BEGIN

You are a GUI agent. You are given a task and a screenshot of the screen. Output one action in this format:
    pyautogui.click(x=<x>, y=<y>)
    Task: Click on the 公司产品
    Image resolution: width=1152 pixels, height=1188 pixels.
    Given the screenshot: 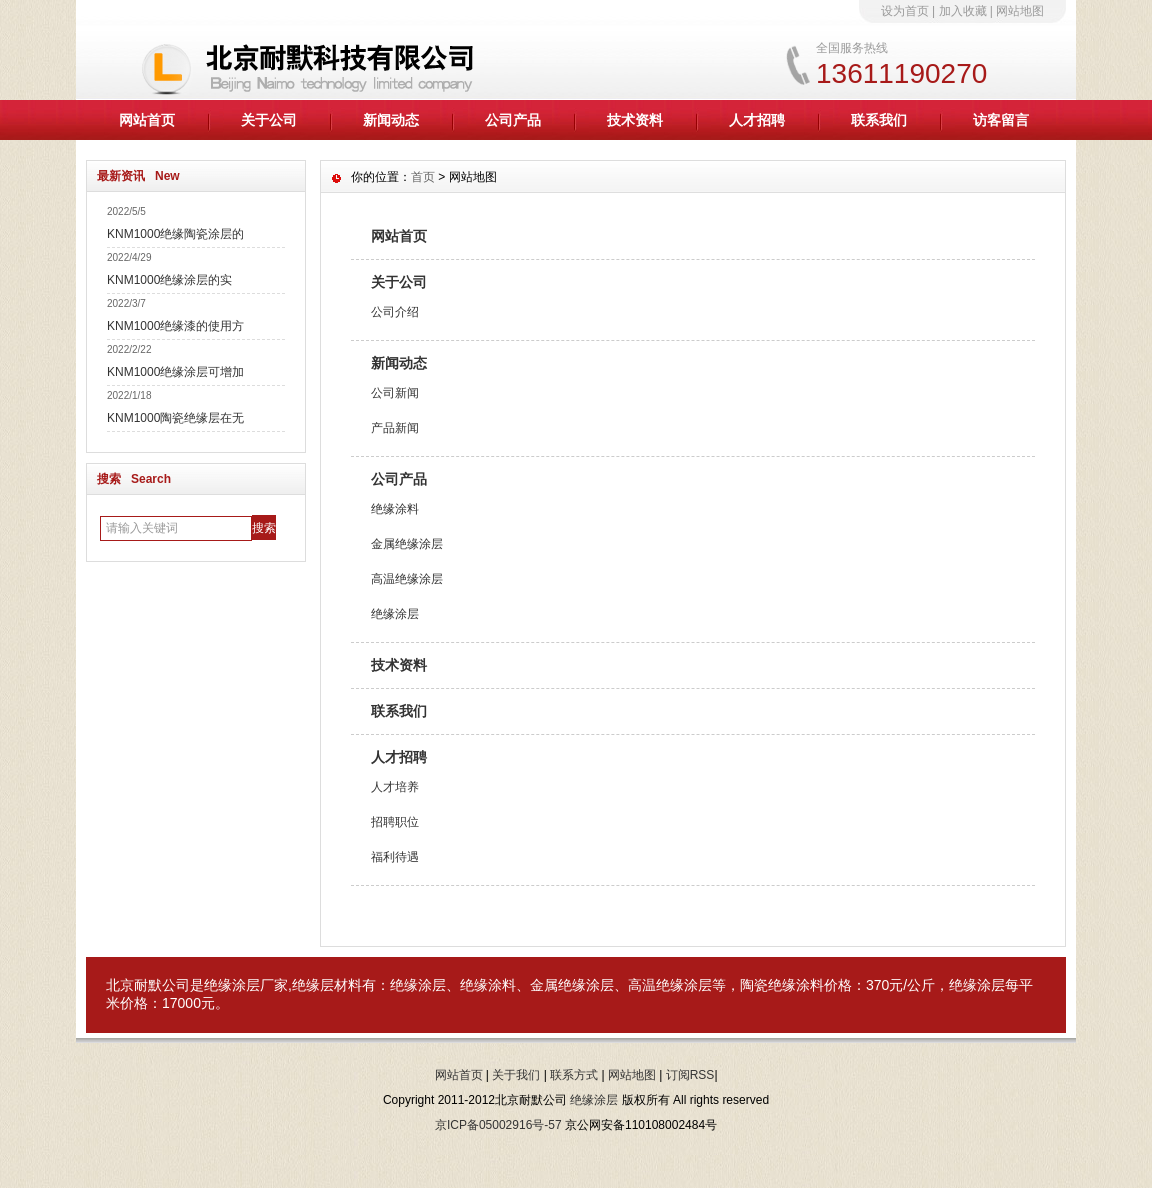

END

→ **ASSIGNED TASK**: Output each line of the records exactly. Any picture is skipped.

→ **SOLUTION FOR THIS TASK**:
You are a GUI agent. You are given a task and a screenshot of the screen. Output one action in this format:
    pyautogui.click(x=<x>, y=<y>)
    Task: Click on the 公司产品
    Image resolution: width=1152 pixels, height=1188 pixels.
    Given the screenshot: 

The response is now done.